*Your goal:*
For the data below, work out the number of lines containing the string "ODDO" and answer with that number only.
==== Record extracts
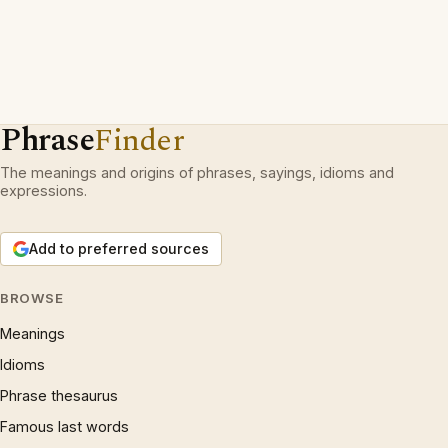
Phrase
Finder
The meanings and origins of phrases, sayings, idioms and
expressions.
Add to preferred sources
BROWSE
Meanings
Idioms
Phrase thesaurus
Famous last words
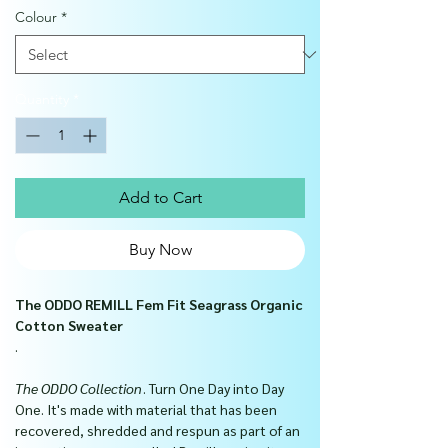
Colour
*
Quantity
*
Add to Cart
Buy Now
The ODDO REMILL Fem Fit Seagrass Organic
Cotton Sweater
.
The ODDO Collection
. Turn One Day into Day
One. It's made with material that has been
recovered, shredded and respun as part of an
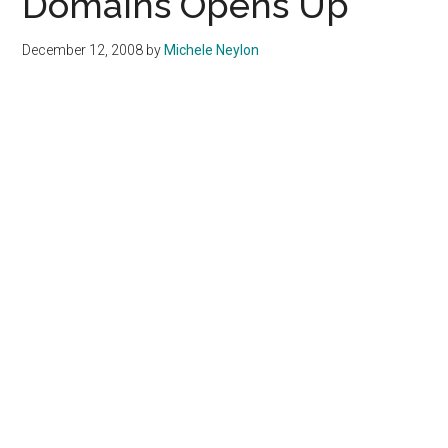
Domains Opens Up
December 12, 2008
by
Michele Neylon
========
==== Record extracts
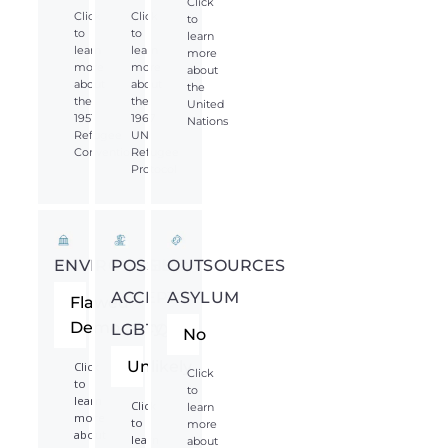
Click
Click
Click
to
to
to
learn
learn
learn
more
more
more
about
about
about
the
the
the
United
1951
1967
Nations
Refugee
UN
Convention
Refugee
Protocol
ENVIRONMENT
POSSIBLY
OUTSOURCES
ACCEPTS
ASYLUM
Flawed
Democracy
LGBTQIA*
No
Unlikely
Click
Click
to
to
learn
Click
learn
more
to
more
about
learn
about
========
==== Record extracts
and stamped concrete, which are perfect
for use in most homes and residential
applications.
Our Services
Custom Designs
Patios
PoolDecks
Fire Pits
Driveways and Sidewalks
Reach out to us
========
*Task response:*
2